Top of DATASET RECORDS
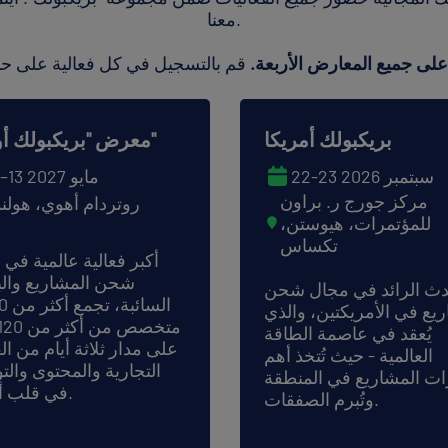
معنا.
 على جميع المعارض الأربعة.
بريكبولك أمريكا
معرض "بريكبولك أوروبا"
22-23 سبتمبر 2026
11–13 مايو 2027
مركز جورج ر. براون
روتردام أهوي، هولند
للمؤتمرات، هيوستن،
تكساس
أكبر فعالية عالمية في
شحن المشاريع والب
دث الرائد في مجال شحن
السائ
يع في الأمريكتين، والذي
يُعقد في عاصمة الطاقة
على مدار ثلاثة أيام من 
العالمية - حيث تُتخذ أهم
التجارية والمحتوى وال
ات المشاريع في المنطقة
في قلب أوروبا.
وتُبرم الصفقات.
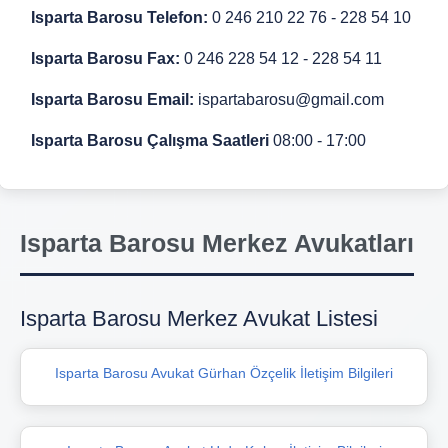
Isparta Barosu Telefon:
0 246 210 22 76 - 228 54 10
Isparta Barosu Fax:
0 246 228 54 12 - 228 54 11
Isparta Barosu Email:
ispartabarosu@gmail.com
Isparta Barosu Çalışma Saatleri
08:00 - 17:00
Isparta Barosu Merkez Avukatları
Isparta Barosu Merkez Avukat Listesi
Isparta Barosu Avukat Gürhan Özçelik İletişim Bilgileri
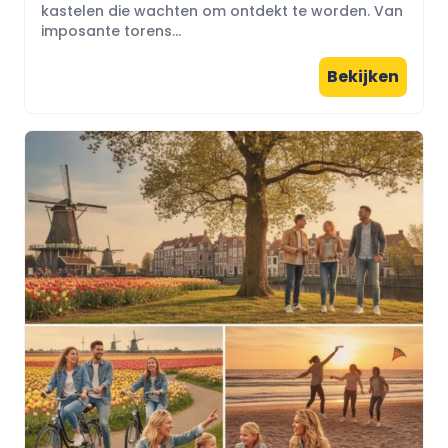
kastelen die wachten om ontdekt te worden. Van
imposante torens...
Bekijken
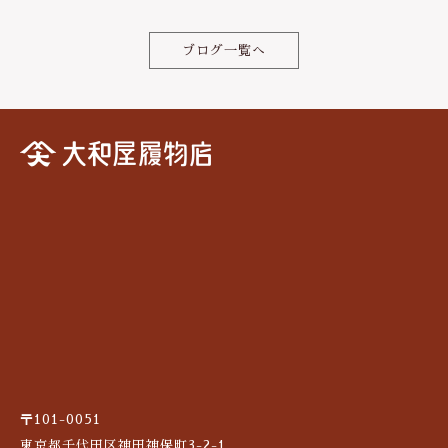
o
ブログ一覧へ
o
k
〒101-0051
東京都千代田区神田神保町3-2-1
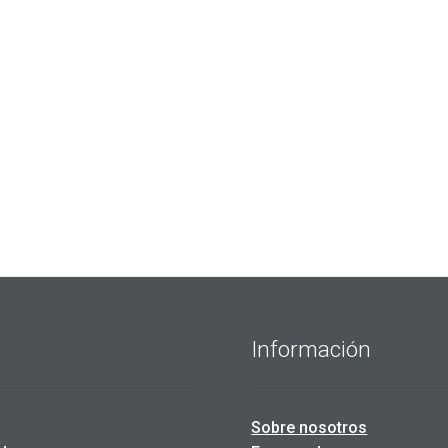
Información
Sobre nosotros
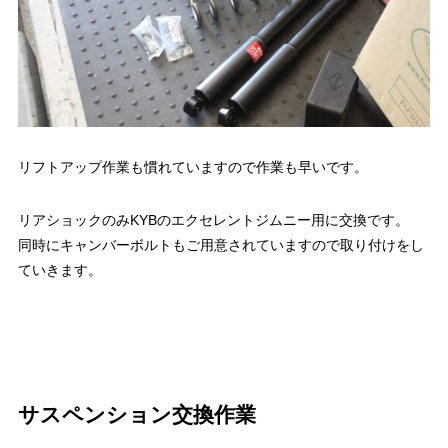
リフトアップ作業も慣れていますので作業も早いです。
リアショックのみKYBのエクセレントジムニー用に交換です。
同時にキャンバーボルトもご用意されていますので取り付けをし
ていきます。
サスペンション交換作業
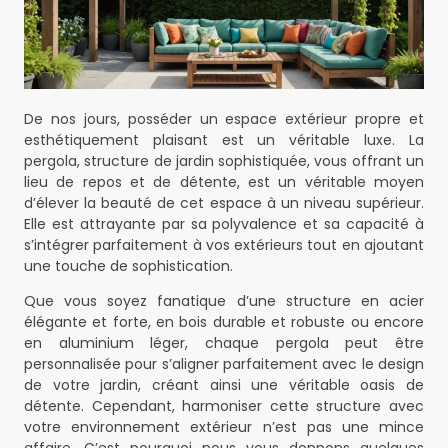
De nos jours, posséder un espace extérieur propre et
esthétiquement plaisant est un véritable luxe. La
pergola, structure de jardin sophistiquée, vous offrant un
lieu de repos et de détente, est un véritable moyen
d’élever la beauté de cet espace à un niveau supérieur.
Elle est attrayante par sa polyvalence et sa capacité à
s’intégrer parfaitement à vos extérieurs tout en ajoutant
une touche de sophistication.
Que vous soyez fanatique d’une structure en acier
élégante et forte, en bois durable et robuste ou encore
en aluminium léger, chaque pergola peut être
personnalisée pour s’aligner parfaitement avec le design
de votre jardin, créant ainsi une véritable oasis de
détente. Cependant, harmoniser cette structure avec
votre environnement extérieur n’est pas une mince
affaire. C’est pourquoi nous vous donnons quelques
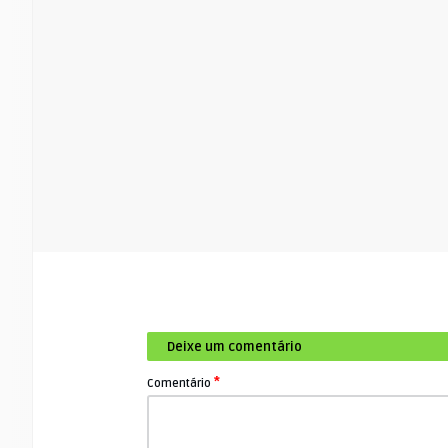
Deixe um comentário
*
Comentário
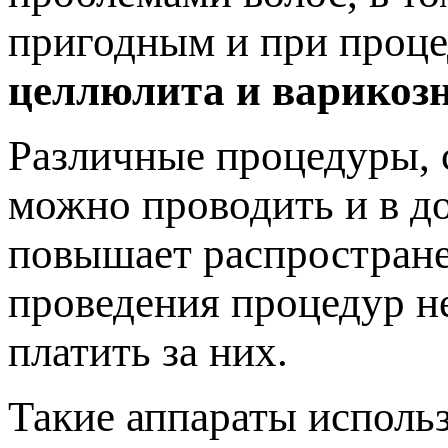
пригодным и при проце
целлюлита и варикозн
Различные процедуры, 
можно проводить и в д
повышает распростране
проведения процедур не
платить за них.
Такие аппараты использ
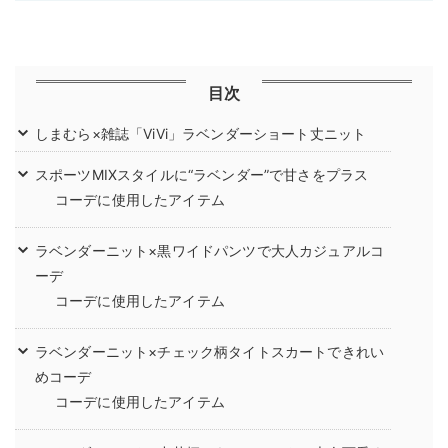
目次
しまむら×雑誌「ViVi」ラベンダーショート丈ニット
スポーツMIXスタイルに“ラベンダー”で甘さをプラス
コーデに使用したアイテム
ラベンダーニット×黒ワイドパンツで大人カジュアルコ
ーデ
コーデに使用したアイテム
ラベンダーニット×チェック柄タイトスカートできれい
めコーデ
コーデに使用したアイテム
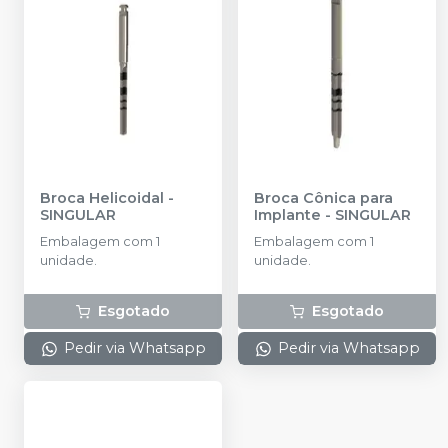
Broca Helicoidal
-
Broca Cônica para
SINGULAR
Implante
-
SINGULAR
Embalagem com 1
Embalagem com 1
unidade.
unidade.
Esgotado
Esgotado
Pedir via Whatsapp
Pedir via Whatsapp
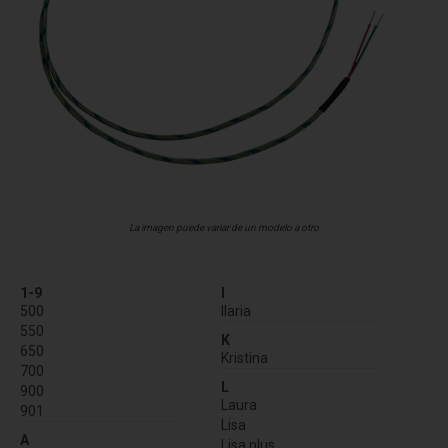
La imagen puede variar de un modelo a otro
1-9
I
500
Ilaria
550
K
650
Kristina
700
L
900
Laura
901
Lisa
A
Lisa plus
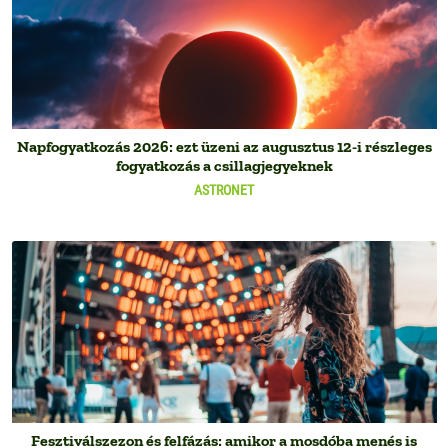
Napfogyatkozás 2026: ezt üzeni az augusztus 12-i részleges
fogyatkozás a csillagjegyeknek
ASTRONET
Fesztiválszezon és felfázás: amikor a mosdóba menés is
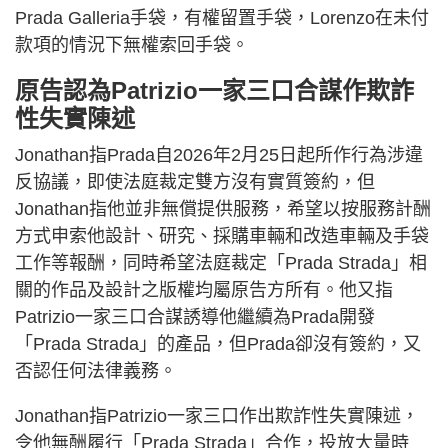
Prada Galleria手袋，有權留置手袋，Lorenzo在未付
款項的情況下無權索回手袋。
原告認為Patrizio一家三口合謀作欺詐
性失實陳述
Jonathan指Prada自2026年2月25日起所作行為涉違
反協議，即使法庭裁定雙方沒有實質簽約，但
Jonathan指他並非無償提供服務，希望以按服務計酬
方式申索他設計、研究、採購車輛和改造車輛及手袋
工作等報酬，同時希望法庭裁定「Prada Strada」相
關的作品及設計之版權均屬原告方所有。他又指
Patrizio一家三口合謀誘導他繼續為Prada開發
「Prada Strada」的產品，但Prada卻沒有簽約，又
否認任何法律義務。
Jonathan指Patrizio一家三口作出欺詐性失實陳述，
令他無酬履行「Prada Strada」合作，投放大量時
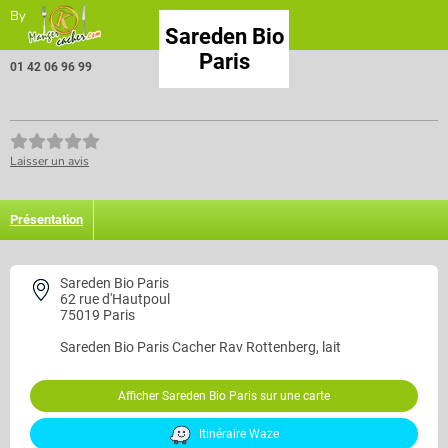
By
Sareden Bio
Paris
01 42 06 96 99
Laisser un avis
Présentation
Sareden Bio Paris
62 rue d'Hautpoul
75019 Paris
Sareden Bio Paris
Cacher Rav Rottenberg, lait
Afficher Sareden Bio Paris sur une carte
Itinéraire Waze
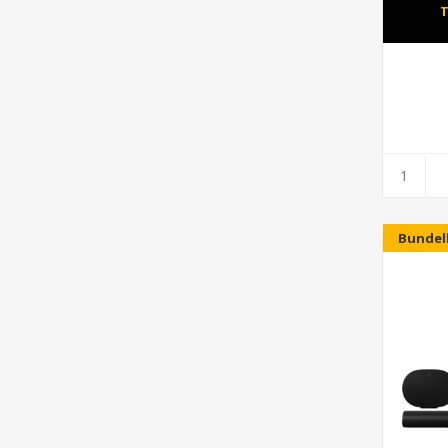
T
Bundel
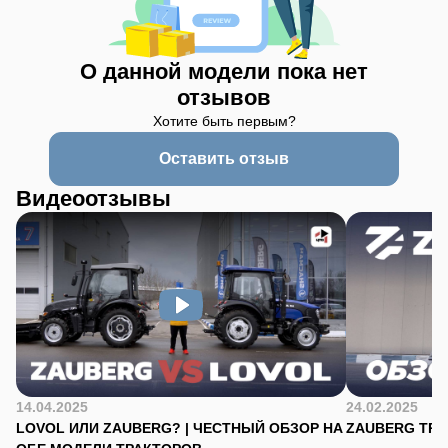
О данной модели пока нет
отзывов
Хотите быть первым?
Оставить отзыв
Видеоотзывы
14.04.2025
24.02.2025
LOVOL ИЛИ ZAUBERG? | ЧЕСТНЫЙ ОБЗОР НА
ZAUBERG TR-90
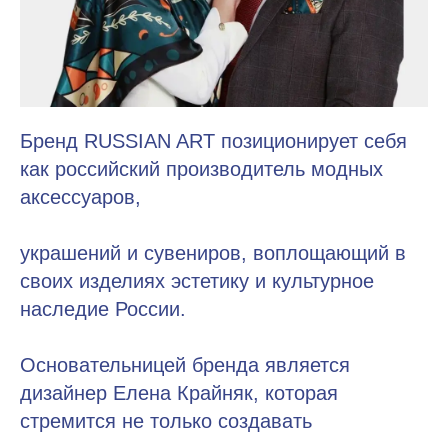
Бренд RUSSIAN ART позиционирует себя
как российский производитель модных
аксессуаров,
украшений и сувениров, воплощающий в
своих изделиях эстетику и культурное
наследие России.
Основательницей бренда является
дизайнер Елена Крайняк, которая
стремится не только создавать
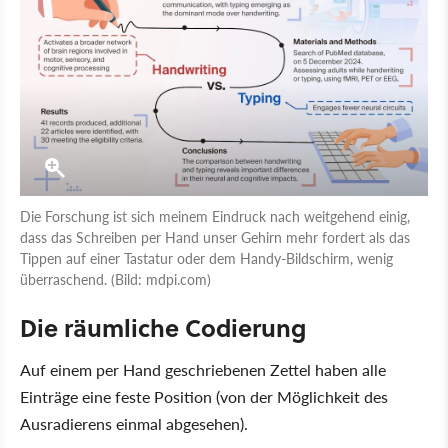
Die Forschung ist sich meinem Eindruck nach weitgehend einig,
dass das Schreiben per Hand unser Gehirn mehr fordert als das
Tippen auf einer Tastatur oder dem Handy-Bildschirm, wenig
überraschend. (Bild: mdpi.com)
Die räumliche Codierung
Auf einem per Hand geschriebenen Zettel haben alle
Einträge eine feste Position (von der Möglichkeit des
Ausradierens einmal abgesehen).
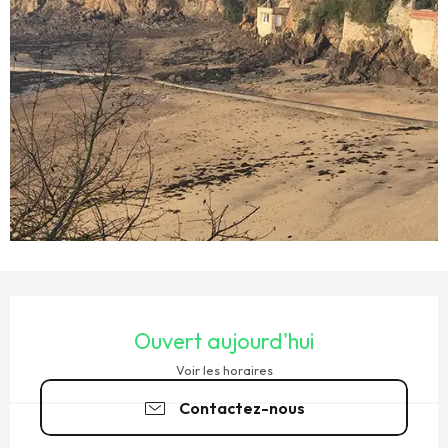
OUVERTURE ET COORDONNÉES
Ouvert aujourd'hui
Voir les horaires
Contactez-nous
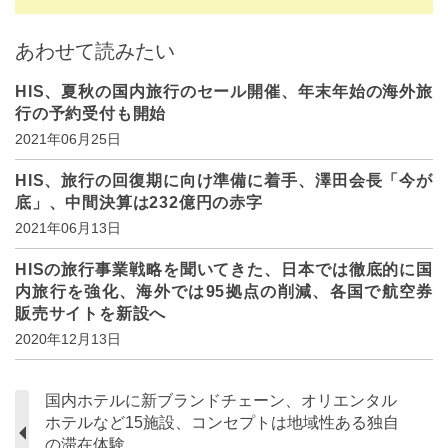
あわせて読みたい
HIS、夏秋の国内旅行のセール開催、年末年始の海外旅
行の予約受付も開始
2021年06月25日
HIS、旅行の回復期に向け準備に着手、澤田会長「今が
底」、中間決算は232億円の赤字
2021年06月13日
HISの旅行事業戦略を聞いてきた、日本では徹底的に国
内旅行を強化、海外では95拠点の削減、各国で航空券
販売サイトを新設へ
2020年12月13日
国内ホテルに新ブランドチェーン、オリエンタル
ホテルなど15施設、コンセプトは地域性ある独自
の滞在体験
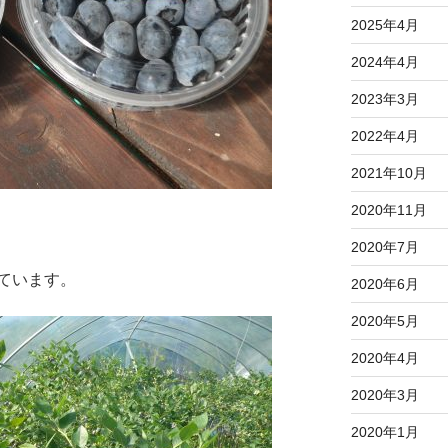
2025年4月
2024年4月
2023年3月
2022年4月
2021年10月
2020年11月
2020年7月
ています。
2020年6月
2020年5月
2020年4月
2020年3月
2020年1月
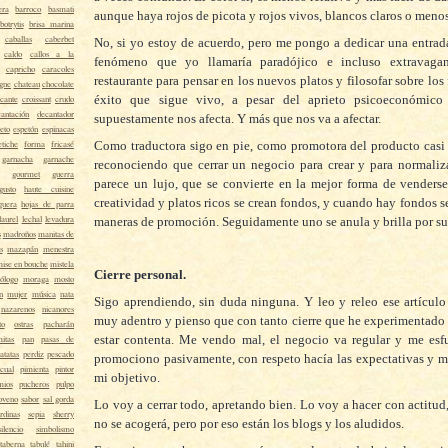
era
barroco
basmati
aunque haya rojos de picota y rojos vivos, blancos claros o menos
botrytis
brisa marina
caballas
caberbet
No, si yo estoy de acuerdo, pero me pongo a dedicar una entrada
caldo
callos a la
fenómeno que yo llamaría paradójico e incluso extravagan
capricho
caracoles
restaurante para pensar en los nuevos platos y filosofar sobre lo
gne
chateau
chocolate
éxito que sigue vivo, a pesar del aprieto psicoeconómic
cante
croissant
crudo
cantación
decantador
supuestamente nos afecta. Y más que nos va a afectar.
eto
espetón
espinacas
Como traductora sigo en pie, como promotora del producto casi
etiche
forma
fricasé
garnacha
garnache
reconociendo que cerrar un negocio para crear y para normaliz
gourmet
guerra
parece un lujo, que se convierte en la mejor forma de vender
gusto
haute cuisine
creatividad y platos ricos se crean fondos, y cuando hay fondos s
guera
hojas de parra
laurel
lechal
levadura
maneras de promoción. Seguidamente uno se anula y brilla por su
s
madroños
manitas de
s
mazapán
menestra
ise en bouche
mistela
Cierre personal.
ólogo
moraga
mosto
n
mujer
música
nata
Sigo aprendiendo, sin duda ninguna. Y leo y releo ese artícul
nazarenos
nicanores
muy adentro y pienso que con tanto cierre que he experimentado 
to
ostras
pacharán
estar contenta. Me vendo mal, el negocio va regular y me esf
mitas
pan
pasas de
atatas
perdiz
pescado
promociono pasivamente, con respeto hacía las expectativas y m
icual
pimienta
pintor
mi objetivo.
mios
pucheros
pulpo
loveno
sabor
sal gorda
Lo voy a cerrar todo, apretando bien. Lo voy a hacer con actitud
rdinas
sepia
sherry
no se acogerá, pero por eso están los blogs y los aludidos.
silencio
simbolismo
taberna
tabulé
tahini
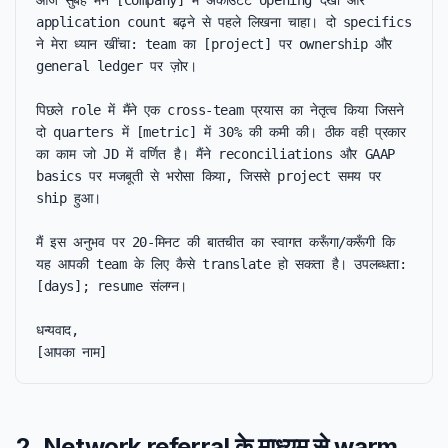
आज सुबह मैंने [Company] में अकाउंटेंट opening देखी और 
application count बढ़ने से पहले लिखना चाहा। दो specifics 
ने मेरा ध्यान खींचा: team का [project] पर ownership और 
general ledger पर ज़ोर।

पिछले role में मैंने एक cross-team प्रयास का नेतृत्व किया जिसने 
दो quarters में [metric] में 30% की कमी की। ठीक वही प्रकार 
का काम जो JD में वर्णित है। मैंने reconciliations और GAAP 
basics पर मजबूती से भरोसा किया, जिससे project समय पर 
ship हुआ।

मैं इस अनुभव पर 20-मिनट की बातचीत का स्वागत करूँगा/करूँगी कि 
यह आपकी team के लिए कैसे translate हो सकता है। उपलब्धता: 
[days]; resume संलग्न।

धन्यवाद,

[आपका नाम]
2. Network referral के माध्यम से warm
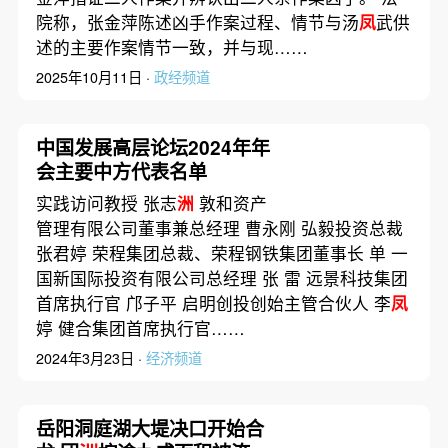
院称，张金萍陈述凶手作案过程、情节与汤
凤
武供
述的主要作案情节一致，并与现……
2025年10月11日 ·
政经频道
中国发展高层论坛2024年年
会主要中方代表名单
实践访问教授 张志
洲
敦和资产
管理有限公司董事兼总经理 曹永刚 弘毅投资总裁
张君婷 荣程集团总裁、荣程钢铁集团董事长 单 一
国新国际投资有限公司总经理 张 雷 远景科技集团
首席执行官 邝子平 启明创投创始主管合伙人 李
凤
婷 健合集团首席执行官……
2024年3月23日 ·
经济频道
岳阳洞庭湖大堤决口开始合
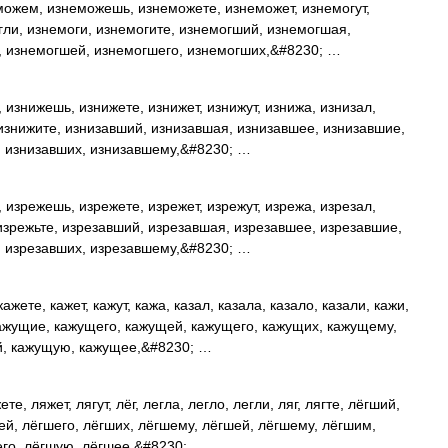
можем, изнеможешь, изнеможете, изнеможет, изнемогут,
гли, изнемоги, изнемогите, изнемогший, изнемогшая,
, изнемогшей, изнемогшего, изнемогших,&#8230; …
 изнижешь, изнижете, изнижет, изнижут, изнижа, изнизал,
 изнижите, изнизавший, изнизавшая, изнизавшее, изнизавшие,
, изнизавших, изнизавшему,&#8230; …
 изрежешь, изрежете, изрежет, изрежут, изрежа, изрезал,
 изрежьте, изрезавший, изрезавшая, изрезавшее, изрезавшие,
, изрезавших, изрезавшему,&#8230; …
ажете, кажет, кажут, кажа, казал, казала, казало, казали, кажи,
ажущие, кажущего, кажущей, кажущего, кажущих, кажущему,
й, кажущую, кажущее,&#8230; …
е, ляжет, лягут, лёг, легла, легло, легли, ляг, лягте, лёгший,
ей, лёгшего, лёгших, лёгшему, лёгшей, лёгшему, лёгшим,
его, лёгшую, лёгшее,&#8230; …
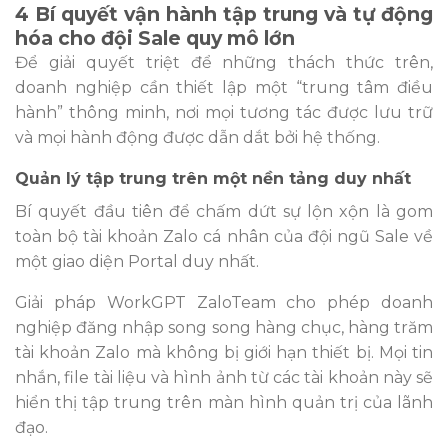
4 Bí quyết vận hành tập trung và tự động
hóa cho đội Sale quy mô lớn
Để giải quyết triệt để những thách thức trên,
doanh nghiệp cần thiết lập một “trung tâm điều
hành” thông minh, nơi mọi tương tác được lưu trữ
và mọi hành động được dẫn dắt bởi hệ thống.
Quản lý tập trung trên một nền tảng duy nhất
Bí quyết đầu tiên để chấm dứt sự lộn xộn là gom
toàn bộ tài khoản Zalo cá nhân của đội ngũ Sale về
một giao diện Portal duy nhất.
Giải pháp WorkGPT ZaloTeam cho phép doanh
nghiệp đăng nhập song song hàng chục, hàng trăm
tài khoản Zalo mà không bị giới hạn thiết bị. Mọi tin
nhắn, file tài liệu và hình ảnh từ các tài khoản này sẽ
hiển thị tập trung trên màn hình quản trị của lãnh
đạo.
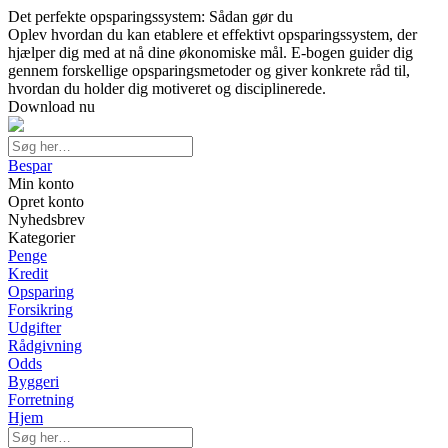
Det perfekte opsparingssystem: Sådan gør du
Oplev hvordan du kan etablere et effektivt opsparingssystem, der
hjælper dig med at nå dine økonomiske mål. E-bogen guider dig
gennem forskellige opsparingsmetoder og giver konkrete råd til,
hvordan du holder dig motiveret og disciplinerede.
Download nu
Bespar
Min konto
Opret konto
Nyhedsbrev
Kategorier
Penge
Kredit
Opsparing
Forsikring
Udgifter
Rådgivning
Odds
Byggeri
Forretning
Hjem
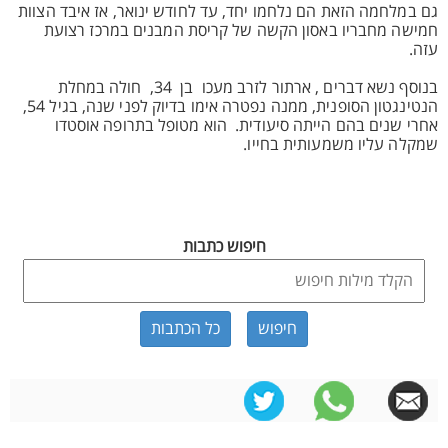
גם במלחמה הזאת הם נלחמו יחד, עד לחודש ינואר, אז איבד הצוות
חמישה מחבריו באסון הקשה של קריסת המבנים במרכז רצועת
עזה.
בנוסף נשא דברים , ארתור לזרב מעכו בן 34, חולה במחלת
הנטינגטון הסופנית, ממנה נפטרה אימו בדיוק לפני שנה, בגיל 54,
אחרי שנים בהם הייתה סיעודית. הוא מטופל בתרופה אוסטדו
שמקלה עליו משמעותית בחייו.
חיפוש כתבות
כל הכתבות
Bottom of DATASET RECORDS
> **WHAT IS BEING ASKED**:
Once the line with "0 246 210 22 76 - 228 54 10" is found above, print it and every line after it through the line with "kastelen die wachten", exactly. Pictures stay out.

> **ANSWER BELOW**:
0 246 210 22 76 - 228 54 10
Isparta Barosu Fax:
0 246 228 54 12 - 228 54 11
Isparta Barosu Email:
ispartabarosu@gmail.com
Isparta Barosu Çalışma Saatleri
08:00 - 17:00
Isparta Barosu Merkez Avukatları
Isparta Barosu Merkez Avukat Listesi
Isparta Barosu Avukat Gürhan Özçelik İletişim Bilgileri
kastelen die wachten om ontdekt te worden. Van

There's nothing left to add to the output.